WASHINGTON - After more than two years of negotiations, a diverse group of business, consumer and health care organizations will announce a plan on Thursday to dramatically reduce the estimated 47 million Americans without health insurance.
The proposal, by a group called the Health Coverage Coalition for the Uninsured, is the latest attempt since Democrats seized control of Congress to address America's health insurance crisis. It's notable because it represents a unified action plan by organizations with varied and often competing interests - and because lawmakers and their staffers were excluded from negotiations.
...But the first phase, improving health coverage for children, reportedly dovetails on efforts to reauthorize the State Children's Health Insurance Program. Known as SCHIP, the state-federal block grant program covers low-income children and is projected to have a shortfall of $930 million this year, which could jeopardize coverage for up to 640,000 kids.

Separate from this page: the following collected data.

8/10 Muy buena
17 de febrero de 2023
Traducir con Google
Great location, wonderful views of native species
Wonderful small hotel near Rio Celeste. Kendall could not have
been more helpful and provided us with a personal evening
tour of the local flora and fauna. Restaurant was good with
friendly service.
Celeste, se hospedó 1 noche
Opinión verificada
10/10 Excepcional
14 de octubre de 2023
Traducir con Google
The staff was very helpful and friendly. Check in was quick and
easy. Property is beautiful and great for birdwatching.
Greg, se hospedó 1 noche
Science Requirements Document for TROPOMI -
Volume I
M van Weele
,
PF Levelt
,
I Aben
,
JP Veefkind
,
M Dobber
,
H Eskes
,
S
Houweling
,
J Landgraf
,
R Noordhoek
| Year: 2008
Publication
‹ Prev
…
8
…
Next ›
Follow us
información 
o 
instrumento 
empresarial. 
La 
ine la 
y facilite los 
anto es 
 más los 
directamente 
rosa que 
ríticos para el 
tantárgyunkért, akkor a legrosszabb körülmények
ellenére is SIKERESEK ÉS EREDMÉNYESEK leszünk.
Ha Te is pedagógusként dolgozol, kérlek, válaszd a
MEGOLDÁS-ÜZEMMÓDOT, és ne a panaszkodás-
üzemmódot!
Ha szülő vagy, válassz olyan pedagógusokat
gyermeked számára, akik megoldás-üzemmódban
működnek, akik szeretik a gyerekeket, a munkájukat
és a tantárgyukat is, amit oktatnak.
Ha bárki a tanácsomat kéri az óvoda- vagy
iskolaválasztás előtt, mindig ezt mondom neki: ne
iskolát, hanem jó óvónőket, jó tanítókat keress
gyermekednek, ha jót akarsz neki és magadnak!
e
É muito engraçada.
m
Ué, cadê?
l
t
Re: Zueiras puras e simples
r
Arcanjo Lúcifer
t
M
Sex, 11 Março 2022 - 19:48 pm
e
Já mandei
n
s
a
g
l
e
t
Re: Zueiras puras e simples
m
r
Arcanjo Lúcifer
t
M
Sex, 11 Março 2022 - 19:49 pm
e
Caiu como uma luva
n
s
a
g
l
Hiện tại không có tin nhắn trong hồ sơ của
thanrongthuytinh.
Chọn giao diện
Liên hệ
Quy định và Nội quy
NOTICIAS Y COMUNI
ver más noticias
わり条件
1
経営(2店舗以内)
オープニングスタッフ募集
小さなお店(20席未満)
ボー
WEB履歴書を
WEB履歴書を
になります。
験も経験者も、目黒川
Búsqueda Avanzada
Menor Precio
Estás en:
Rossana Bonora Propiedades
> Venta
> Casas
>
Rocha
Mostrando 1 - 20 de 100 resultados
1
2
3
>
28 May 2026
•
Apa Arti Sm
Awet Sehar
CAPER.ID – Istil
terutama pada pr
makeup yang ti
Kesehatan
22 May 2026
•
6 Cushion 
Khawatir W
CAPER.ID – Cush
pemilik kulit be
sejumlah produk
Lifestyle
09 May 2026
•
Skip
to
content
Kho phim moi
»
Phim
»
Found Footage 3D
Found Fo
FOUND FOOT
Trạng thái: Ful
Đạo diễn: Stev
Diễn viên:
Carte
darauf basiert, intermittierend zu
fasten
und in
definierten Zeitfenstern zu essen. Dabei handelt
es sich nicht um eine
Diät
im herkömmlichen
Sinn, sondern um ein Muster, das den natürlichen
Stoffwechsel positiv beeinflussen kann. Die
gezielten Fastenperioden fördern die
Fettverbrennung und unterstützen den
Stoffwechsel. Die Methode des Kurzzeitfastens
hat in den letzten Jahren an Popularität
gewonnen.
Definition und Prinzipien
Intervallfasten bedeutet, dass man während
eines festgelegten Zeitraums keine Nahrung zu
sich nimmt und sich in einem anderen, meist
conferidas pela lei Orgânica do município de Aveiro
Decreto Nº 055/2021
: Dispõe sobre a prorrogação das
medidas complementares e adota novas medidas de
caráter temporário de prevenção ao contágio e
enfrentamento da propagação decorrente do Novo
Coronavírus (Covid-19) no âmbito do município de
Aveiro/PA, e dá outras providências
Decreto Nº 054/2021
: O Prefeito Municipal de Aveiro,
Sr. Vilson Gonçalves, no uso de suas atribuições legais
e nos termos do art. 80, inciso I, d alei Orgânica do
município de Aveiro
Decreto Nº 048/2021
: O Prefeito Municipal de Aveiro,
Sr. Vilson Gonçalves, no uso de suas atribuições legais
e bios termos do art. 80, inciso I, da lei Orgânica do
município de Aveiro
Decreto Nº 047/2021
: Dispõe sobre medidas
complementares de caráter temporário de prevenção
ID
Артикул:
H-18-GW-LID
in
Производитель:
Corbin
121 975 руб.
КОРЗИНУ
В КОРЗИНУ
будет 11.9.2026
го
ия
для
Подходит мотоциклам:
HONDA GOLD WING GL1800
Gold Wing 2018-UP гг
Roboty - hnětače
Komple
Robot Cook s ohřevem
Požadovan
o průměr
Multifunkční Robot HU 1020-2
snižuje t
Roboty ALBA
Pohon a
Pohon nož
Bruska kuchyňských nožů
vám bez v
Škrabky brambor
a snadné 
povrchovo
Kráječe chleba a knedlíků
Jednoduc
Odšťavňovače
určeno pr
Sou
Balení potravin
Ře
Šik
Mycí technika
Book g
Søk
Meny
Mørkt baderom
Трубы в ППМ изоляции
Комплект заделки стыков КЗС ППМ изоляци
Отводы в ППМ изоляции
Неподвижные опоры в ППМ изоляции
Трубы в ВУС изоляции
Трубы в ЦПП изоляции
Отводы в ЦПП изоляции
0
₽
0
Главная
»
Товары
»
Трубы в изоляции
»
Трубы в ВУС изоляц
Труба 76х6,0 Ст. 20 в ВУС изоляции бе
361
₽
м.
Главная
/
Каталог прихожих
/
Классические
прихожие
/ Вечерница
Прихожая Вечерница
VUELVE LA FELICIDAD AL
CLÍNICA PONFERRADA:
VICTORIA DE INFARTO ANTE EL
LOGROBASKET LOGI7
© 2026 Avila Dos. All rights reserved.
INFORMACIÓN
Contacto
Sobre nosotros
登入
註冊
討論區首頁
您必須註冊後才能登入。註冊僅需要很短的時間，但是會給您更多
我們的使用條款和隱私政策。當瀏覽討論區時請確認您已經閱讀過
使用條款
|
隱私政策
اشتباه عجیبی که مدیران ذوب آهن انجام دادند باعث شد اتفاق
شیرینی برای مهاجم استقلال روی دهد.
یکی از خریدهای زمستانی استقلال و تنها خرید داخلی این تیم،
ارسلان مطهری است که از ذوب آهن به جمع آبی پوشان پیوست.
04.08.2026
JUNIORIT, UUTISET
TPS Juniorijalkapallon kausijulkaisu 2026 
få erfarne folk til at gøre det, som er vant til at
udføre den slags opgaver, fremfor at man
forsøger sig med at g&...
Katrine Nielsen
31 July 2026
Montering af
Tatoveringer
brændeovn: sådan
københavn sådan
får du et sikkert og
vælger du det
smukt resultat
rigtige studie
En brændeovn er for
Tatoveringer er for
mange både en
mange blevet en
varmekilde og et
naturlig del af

Nationally, 8.3 million children were uninsured in 2005, up from 7.9 million in 2004. Nearly 1 in 5 impoverished children lacked coverage in 2005.
The Historic Plan, seems weak on Historic and strong on Plan. The plan revolves around tax cuts and subsidies to further the Crazy Quilt of coverage that we now rely on in this country. When we need a bold new direction in health CARE, this plan provides a way out for those interested in seeing the continuation of health INSURANCE. Too little, too late. From Ezra Klein, of TAPPED:
This is what I'll call an unacceptable plan. It uses the cover of universality -- and I'm not even sure it achieves that -- to sacrifice the necessary, more fundamental reforms needed to make our health system better, fairer, more affordable, more efficient, more humane, and less damaging to personal freedom and autonomy. It is the industry's way of pretending to be part of the reform conversation, and it signals their fear of more substantive changes. That AARP and Families USA jumped on board to offer cover is incomprehensible -- those organizations know better, and they should act better.
The State of the States 2007: Building Hope, Raising Expectations (PDF) reports on the ways in which individual states are addressing the problems of Health Care in America (from the Press Release).
State of the States 2007, Building Hope, Raising Expectations details a variety of factors motivating states to address this thorny problem, including the continued rise in the number of uninsured, steep declines in employer-sponsored health insurance, improved state economies with increased state revenues, and the lack of a national solution.
The loss of coverage among the middle class is perhaps the most dramatic illustration of the growing problem of uninsurance. According to U.S. Census data, from 2002 to 2005, the number of uninsured Americans rose 7 percent to more than 46 million; among those with incomes of $50,000-$75,000, it rose 24 percent. Nearly 4 in 5 Americans that lost coverage during this time had annual incomes in excess of $50,000.
“States are facing a ‘perfect storm’ with health care,” said State Coverage Initiatives Acting Director Enrique Martinez-Vidal, “and that has provided governors and state legislators with the political will necessary to tackle the problem. States have been fertile testing grounds for new reforms and have proven that bipartisan compromise is possible.” But, he cautioned, “They don’t take the place of a national solution.”
According to Martinez-Vidal, “the real test will be in how these reforms perform and whether they are able to make meaningful progress to reduce the uninsured. It will take some time before we can fairly assess their impact,” he said, “but in the short term, policy leaders are likely to look to these new coverage programs for guidance. It’s all they have.”
This report offers hope that the state's will continue to serve as an incubator for new ideas in Health Care for All, while at the same time providing further evidence that phony Universal Health Care plans, based on "bipartisan compromise" will be at the forefront of that movement.